Why does the documentation for ReadFile say that the lpNumberOfBytesRead parameter is optional when it is sometimes mandatory?

Date:October 26, 2016 / year-entry #225
Tags:code
Orig Link:https://blogs.msdn.microsoft.com/oldnewthing/20161026-00/?p=94585
Comments:    13
Summary:In the fine print, due to incomplete expressiveness.

The documentation for the Read­File function says

BOOL WINAPI ReadFile(
  _In_ HANDLE hFile,
  _Out_ LPVOID lpBuffer,
  _In_ DWORD nNumberOfBytesToRead,
  _Out_opt_ LPDWORD lpNumberOfBytesRead,
  _Inout_opt_ LPOVERLAPPED lpOverlapped
);

The lpNumber­Of­Bytes­Read parameter is declared as _Out_opt_. The _Out_ part means that the function writes to the pointed-to value. The _opt_ part means that the parameter is optional (may be null). And yet, if you call Read­File and pass nullptr for the fourth parameter, it crashes. What's going on here?

What's going on is in the fine print:

lpNumberOfBytesRead [out, optional]

A pointer to the variable that receives the number of bytes read when using a synchronous hFile parameter. Read­File sets this value to zero before doing any work or error checking. Use NULL for this parameter if this is an asynchronous operation to avoid potentially erroneous results.

This parameter can be NULL only when the lpOverlapped parameter is not NULL.

For more information, see the Remarks section.

Note that second paragraph.

The deal is that the fourth parameter is sometimes optional and sometimes mandatory. The simplified annotation language used by this function prototype cannot express this sort of conditional mandatory state, so it takes the most generous position of declaring the parameter as optional, so as to avoid raising false positives in static analysis tools.

A more precise annotation for that parameter would be something like _When_(lpOverlapped == NULL, _Out_opt_) _When_(lpOverlapped != NULL, _Out_).


Comments (13)
  1. Damien says:

    Except your condition and outcomes are the wrong way around (it should only be _opt_ when lpOverlapped != NULL)

  2. Lexx says:

    Shouldnt the function check for passed nullptr pointer and exit with invalid argument type error instead? Crashing, when there’s a simple way to check seems to be a lazy design at best.

  3. Mike Caron says:

    Lexx: Because the same people who violate this rule also aren’t going to handle this error condition correctly anyway. May as well crash rather than spend cycles on a situation that isn’t going to get better.

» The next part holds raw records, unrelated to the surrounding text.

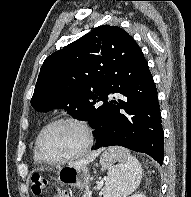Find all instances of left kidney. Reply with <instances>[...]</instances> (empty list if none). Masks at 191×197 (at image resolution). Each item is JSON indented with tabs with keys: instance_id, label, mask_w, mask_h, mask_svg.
Returning a JSON list of instances; mask_svg holds the SVG:
<instances>
[{
	"instance_id": "obj_1",
	"label": "left kidney",
	"mask_w": 191,
	"mask_h": 197,
	"mask_svg": "<svg viewBox=\"0 0 191 197\" xmlns=\"http://www.w3.org/2000/svg\"><path fill=\"white\" fill-rule=\"evenodd\" d=\"M130 197H146V196L142 193H135V194H132Z\"/></svg>"
}]
</instances>
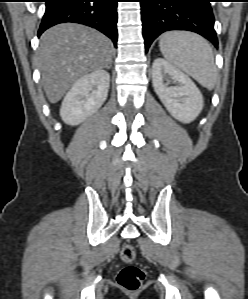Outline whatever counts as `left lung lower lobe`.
Here are the masks:
<instances>
[{
    "label": "left lung lower lobe",
    "instance_id": "0a47b994",
    "mask_svg": "<svg viewBox=\"0 0 248 299\" xmlns=\"http://www.w3.org/2000/svg\"><path fill=\"white\" fill-rule=\"evenodd\" d=\"M211 0H140L145 49L169 30L196 32L218 45Z\"/></svg>",
    "mask_w": 248,
    "mask_h": 299
}]
</instances>
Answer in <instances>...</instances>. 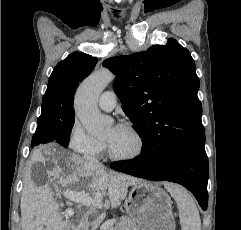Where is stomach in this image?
<instances>
[{"instance_id":"stomach-1","label":"stomach","mask_w":241,"mask_h":230,"mask_svg":"<svg viewBox=\"0 0 241 230\" xmlns=\"http://www.w3.org/2000/svg\"><path fill=\"white\" fill-rule=\"evenodd\" d=\"M135 230H175L172 202L159 186L140 181L132 185L125 202Z\"/></svg>"}]
</instances>
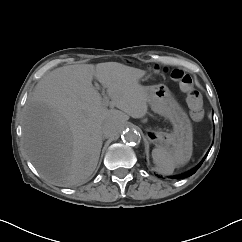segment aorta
Masks as SVG:
<instances>
[{
    "label": "aorta",
    "mask_w": 242,
    "mask_h": 242,
    "mask_svg": "<svg viewBox=\"0 0 242 242\" xmlns=\"http://www.w3.org/2000/svg\"><path fill=\"white\" fill-rule=\"evenodd\" d=\"M122 139L127 143H136L140 140V134L135 129H127L123 132Z\"/></svg>",
    "instance_id": "aorta-1"
}]
</instances>
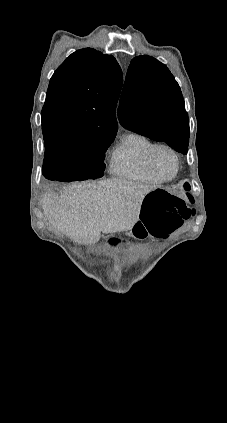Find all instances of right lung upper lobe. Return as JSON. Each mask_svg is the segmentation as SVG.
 Instances as JSON below:
<instances>
[{
  "mask_svg": "<svg viewBox=\"0 0 227 423\" xmlns=\"http://www.w3.org/2000/svg\"><path fill=\"white\" fill-rule=\"evenodd\" d=\"M123 75L116 59L92 48L71 54L53 74L42 109L44 143L115 136Z\"/></svg>",
  "mask_w": 227,
  "mask_h": 423,
  "instance_id": "right-lung-upper-lobe-1",
  "label": "right lung upper lobe"
}]
</instances>
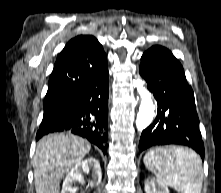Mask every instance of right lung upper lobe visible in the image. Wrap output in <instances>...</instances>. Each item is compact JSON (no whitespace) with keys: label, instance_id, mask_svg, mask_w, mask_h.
<instances>
[{"label":"right lung upper lobe","instance_id":"1","mask_svg":"<svg viewBox=\"0 0 221 193\" xmlns=\"http://www.w3.org/2000/svg\"><path fill=\"white\" fill-rule=\"evenodd\" d=\"M106 60L103 47L95 37L79 35L71 39L57 57L45 102L69 100Z\"/></svg>","mask_w":221,"mask_h":193}]
</instances>
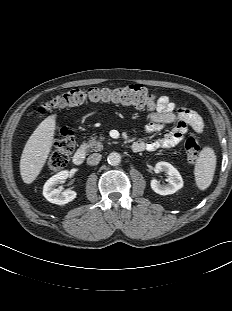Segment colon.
Returning <instances> with one entry per match:
<instances>
[{
  "mask_svg": "<svg viewBox=\"0 0 232 311\" xmlns=\"http://www.w3.org/2000/svg\"><path fill=\"white\" fill-rule=\"evenodd\" d=\"M88 101L112 102L147 110L154 109L157 104L155 95L149 93L146 88L140 85H129L117 88H76L51 99L44 105L43 111L48 112L55 109L79 106ZM74 149V132L70 127H63L49 156L48 168L50 170H59L63 168ZM184 149L188 162L194 163L200 151L199 142L194 134L188 136L184 144Z\"/></svg>",
  "mask_w": 232,
  "mask_h": 311,
  "instance_id": "obj_1",
  "label": "colon"
}]
</instances>
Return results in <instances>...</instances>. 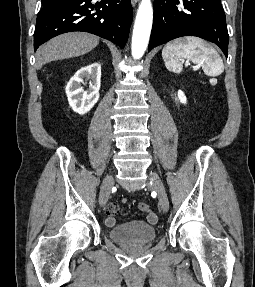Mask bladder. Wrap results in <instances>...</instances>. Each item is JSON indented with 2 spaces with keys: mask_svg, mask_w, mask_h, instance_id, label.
<instances>
[{
  "mask_svg": "<svg viewBox=\"0 0 255 287\" xmlns=\"http://www.w3.org/2000/svg\"><path fill=\"white\" fill-rule=\"evenodd\" d=\"M157 234L155 226L143 221H131L107 230L112 241L122 244L149 243L156 239Z\"/></svg>",
  "mask_w": 255,
  "mask_h": 287,
  "instance_id": "1",
  "label": "bladder"
}]
</instances>
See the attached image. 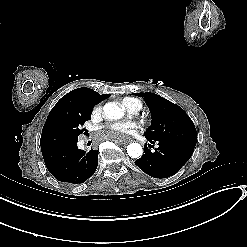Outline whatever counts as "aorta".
I'll return each instance as SVG.
<instances>
[{"instance_id": "1", "label": "aorta", "mask_w": 247, "mask_h": 247, "mask_svg": "<svg viewBox=\"0 0 247 247\" xmlns=\"http://www.w3.org/2000/svg\"><path fill=\"white\" fill-rule=\"evenodd\" d=\"M103 113L108 119H119L124 115V108L116 103L109 102L103 107ZM127 153L131 158H140L143 154V149L138 143H131L127 146Z\"/></svg>"}]
</instances>
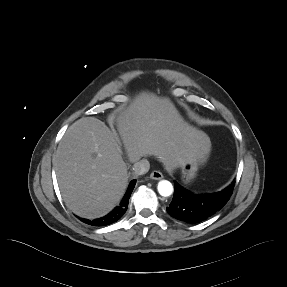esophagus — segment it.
Wrapping results in <instances>:
<instances>
[{
  "instance_id": "obj_1",
  "label": "esophagus",
  "mask_w": 287,
  "mask_h": 287,
  "mask_svg": "<svg viewBox=\"0 0 287 287\" xmlns=\"http://www.w3.org/2000/svg\"><path fill=\"white\" fill-rule=\"evenodd\" d=\"M150 177L154 180H160L163 178V174L160 171L155 170L150 174Z\"/></svg>"
}]
</instances>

    Raymond: I swear you’ve published this exact article before. I feel like half the articles on this blog are “If lpOverlapped is null, you have to pass the out pointer”. I guess you can stop when people start respecting it!

  4. Killer{R} says:

    There should be separate API: existing ReadFileEx for async and ReadFile for sync operations. And lasy should have _In_opt_ LPLARGE_INTEGER lpOffset; instead of OVERLAPPED. Then there would be nor redundancy, nor misinterpretations.
    In overall it looks like it was designed so by some smart guy, but another one (not so smart) decided to ‘tweak’ initial design.

    1. Darran Rowe says:

      The problem with ReadFileEx for async operations is that for it to complete, the thread must have a completion routine and the thread must be in an alertable wait.
      Using ReadFile for an async handle allows it to not require a completion routine and wait on a handle instead. ReadFileEx explicitly mentions that it will not use the event parameter. So ReadFileEx isn’t a replacement for the functionality of ReadFile for pure async files, so there would have to be a third function to do what you want.

      1. Killer{R} says:

        No problem if CompletionRoutine for ReadFileEx would be optional, in which case it would behave just how async ReadFile now behaves

        1. Darran Rowe says:

          But that would then create a similar kind of confusion with ReadFileEx that currently exists with ReadFile.
          If you pass in a completion routine then you have to do an alertable wait for the read to complete. If you don’t pass in a completion routine, then the handle in the overlapped structure is used to signal the completion.
          There are probably ways you could retort to that, but there are some things to remember. First, the naming of these functions usually mean that ReadFile was available some time before ReadFileEx. So this would mean that async IO was available in Windows before IO completion ports. In fact, considering the fact that the same function was used, it would mean that async IO has been in Windows as long as the ReadFile function. From a bit of digging on the Win32 API, IO completion ports came in with Windows NT, but async IO was available with Win32s. So in general, history probably didn’t help here, especially since at that point Microsoft themselves weren’t against overloading a single function at that point.
          But to modify those functions now would break a lot of software, so right now it is impossible to do anything.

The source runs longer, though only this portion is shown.